Riskleri ölçüp anlattıklarına bakmıyorsanız, ya da umursanıyorsanız, hatta masanın altına süpürüyorsanız, kötü haberlere hazır olun. Zira riskleri görmezseniz onlar ortadan yok olmazlar. Sadece gözden uzak tutmuşsunuzdur ve eninde sonunda sizi kayıplar hanesine çekeceklerdir.

TÜRKİYE’NİN RİSK GÖSTERGELERİ

1-Enflasyon; Fiyatların artması ve elimizdeki para ile doldurabildiğimiz filelerin her gün fire vermesi anlamına geliyor. Enflasyon %19,58. Üstelik bu TÜİK rakamı… Hissedilen? Hissettiğince…
2-Dolar kuru; 8,87 ₺. Dokuzun üzerine demir atmak üzere.  Ürettiğimiz her 100 ₺’lik ürünün % 65’i ithal girdiden oluşuyor.
3-Kredi risk primi; CDS 432 seviyesinde. Bu oran ancak 100-150 bandında iken rahatlama görülür.

KURUMLAR HAVLU ATIYOR

Böyle durumlarda resmî kurumlar daha sık toplantı yaparlar. Açıklamalarda bulunurlar. Benim toplantılardan aldığım izlenim; “her şeyin farkındayız, riskleri de görüyoruz ama bir şey yapamıyoruz, zira elimizden bir şey gelmiyor” yönünde. İşte bu çaresizliktir toplumları çürütür.

İKİ SORU İKİ CEVAP

1-Riskleri görememenin sebebi, yetkin insan kıtlığından mı?

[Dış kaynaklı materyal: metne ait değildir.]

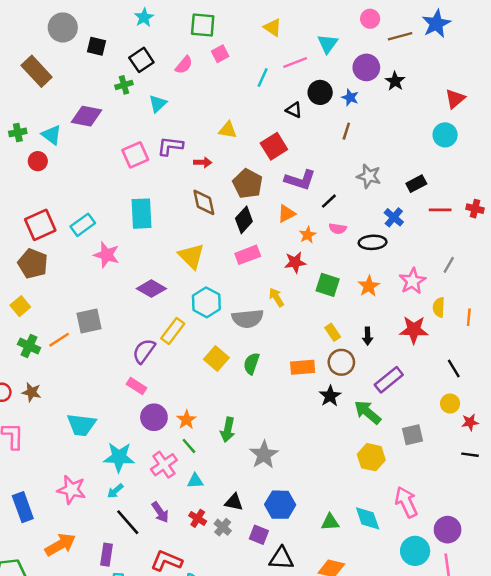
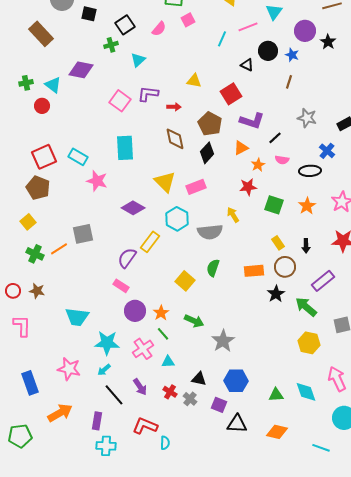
pink square: (135, 155) -> (120, 101), turned -30
cyan rectangle: (83, 225) -> (78, 157), turned 66
pink rectangle: (248, 255) -> (196, 187), moved
yellow square: (216, 359) -> (185, 281), moved
green arrow: (228, 430) -> (194, 321), turned -78

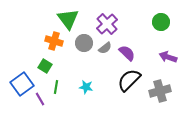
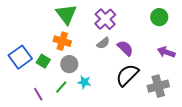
orange cross: (54, 41) -> (62, 41), moved
gray circle: (84, 43) -> (69, 64), moved
blue square: (22, 84) -> (20, 57), moved
green line: (56, 87) -> (61, 87), moved, turned 32

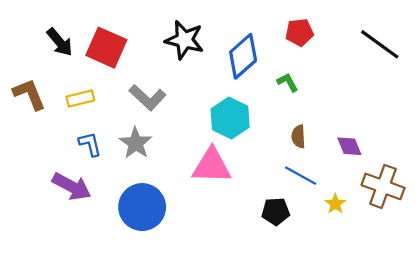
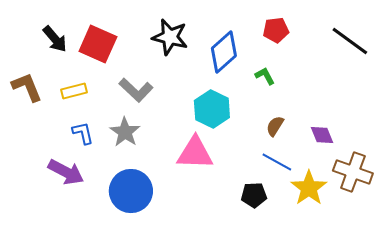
brown semicircle: (298, 137) -> (275, 126), turned 35
yellow star: (335, 204) -> (309, 188), size x1.8

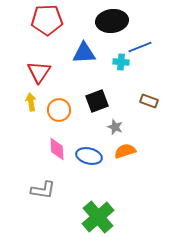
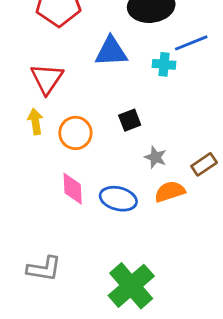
black square: (97, 101) -> (130, 120), size x0.7
brown rectangle: (149, 101) -> (204, 164), moved, turned -54
gray L-shape: (43, 190) -> (44, 269), moved

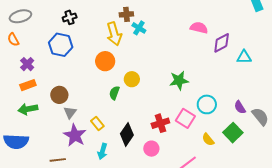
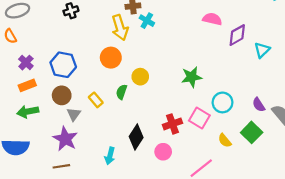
blue hexagon: (61, 45) -> (63, 65), moved
cyan triangle: (244, 57) -> (262, 50), turned -42
yellow rectangle: (97, 124) -> (96, 100), moved
purple star: (75, 135) -> (65, 139), moved

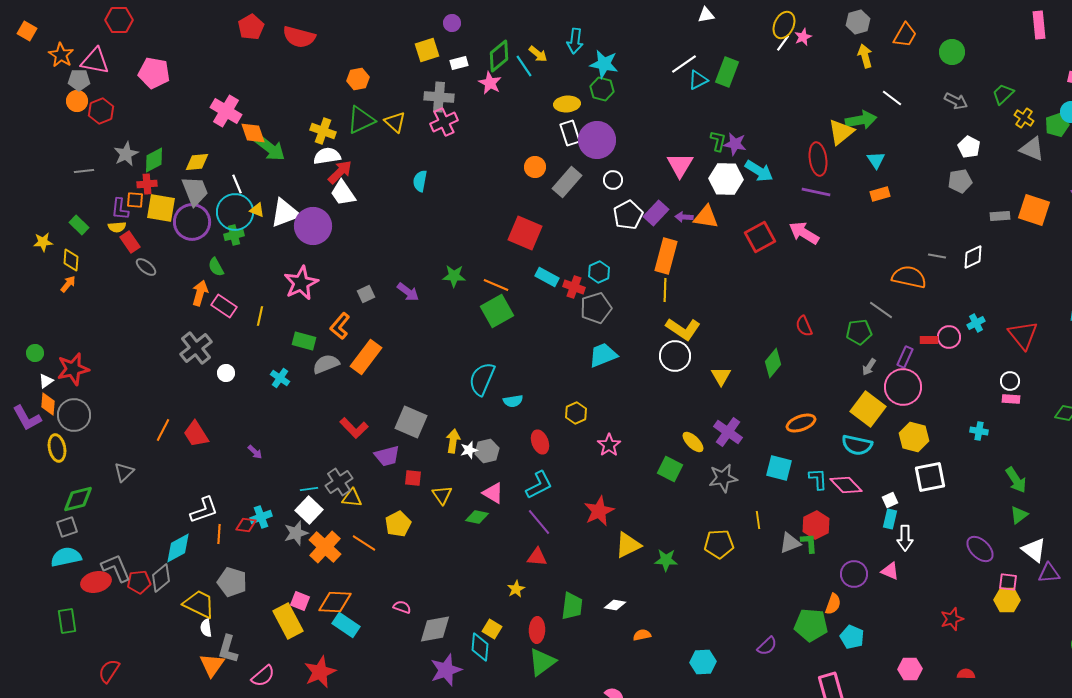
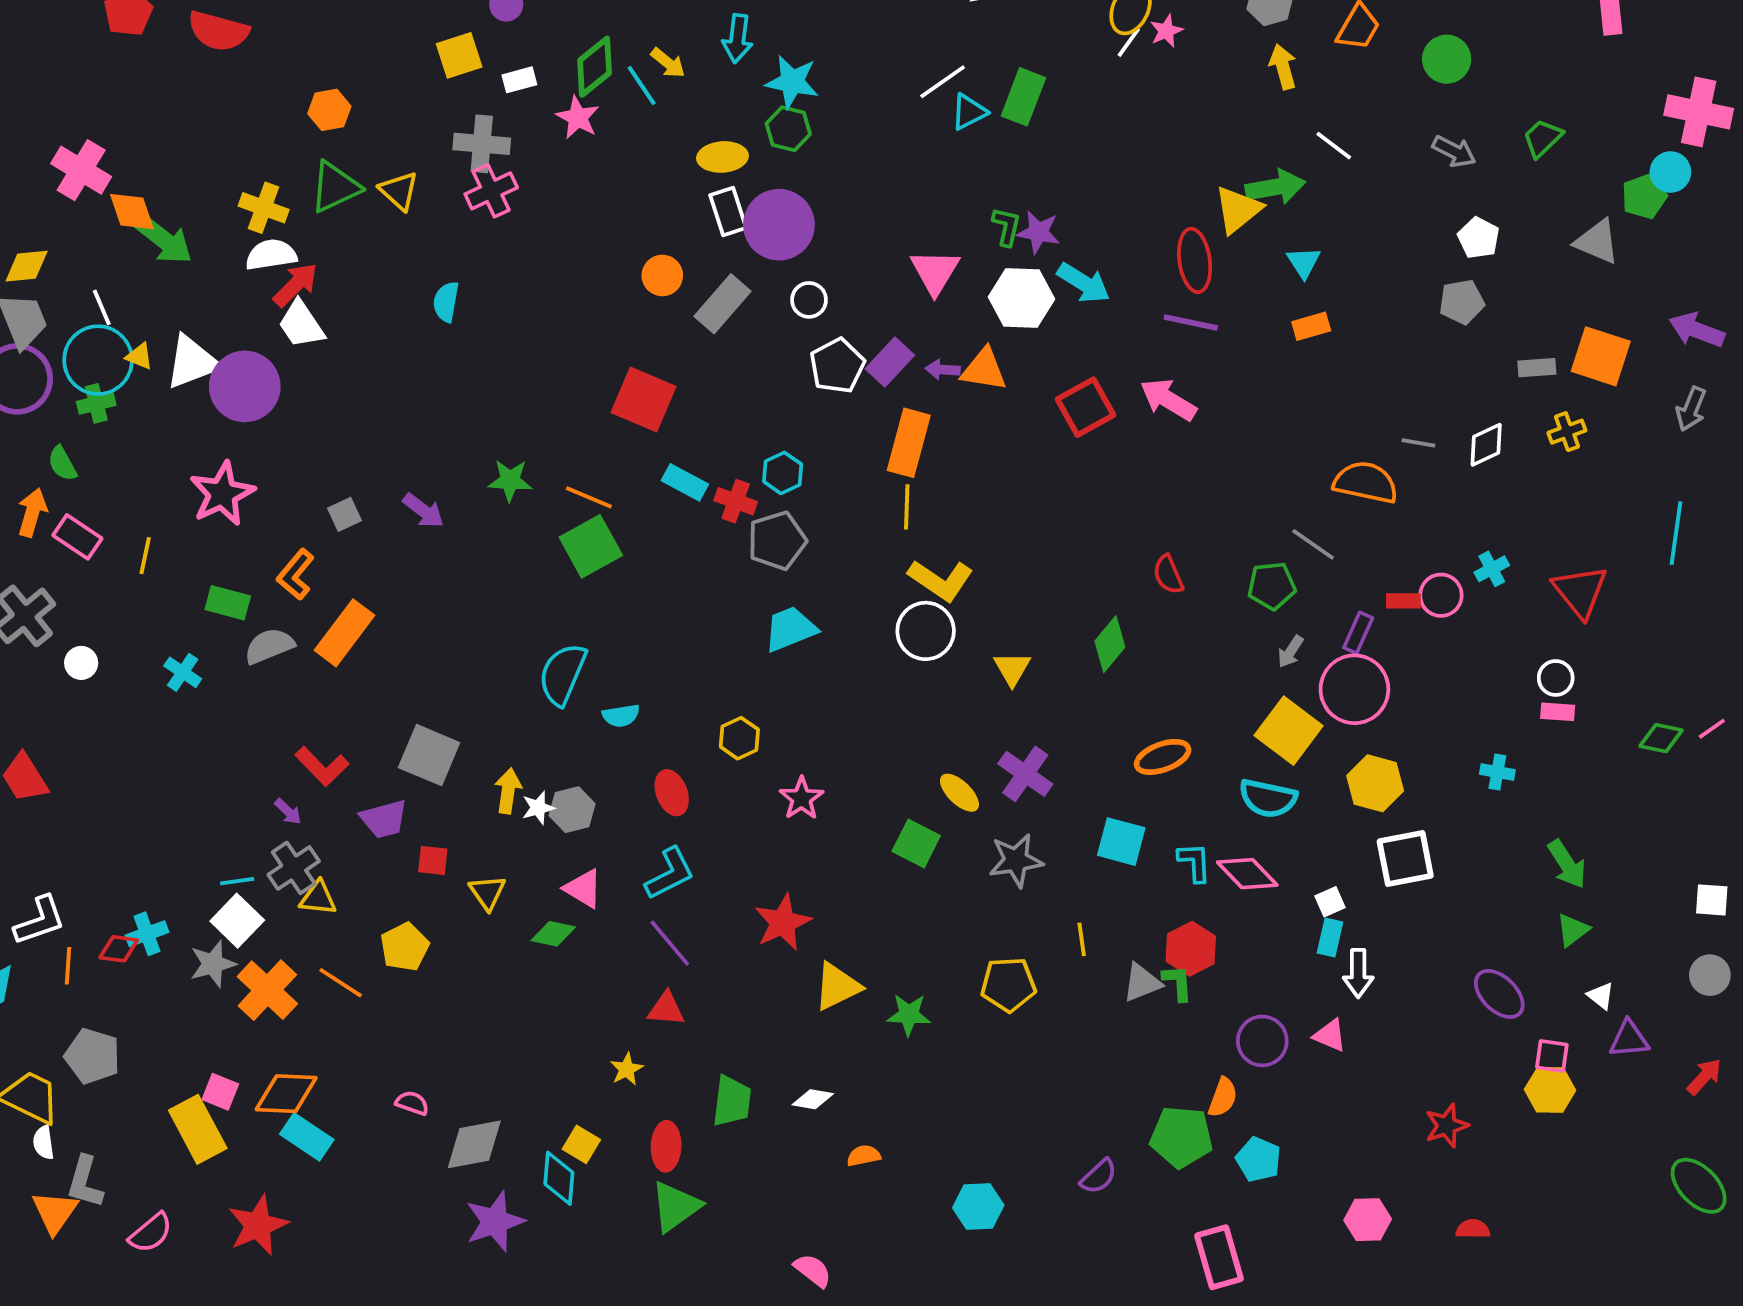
yellow cross: (1024, 118) -> (1567, 432), moved, turned 36
purple arrow: (255, 452) -> (288, 811), moved
white triangle: (1034, 550) -> (1601, 996), size x0.6

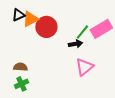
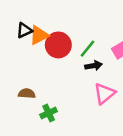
green line: (82, 32) -> (87, 49), moved
green cross: (21, 84) -> (49, 113), moved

Aslında çok iyi ekonomistlerimiz var ve risk yönetecek yetkinliklerimiz… Fakat görmek istemeyen yönetim, bu körlük içinde onları da görmez. Yönetimin yakınındaki yetkinler ise etkisizleştirilince riskler, göre göre gerçekleşir.

2-Kazanan ile kaybeden arasındaki fark nedir?

Kazananlar; Kuzey Kutbu’na gittiklerinde soğuk olacağını ve üşüyeceklerini bilir. Buna göre donanımlı gider. Kaybedenler; Kuzey Kutbu’na gidecekleri zaman, üşüyeceklerini bilseler de hiçbir tedbir almazlar. Çünkü onlara “orası soğuk değil” buyruğu verilmiştir. Gider ve donarlar. Böyle bir fark vardır.

FAKİRLEŞEREK BÜYÜMEK

Yüksek büyüme oranlarına ulaşmak ancak hayat kalitenizin ve refah düzeyinizin düşmesidir. Yüksek enflasyondur. Yüksek işsizliktir. Yüksek faizdir. Büyürsünüz; doğrudur. Ancak bu büyüme insanlarınızı ısıtan bir büyüme değildir. Doğal gazı, kombiyi kısarak kışı geçirmek zorunda kalırsınız.

Fakirleşerek büyüyenler; gelir dağılımını bozar, Yönetim, oligark üretir. Yoksul kesimler daha da yoksullaşır. Dünya Bankası büyüme tahminin %5’ten %8,5’e çıkardı. Bunun anlamı, büyümenin hızlanacağı ama refaha kalkınmaya pek fayda etmeyeceğidir. Zira enflasyon doludizgin tırmanıyor.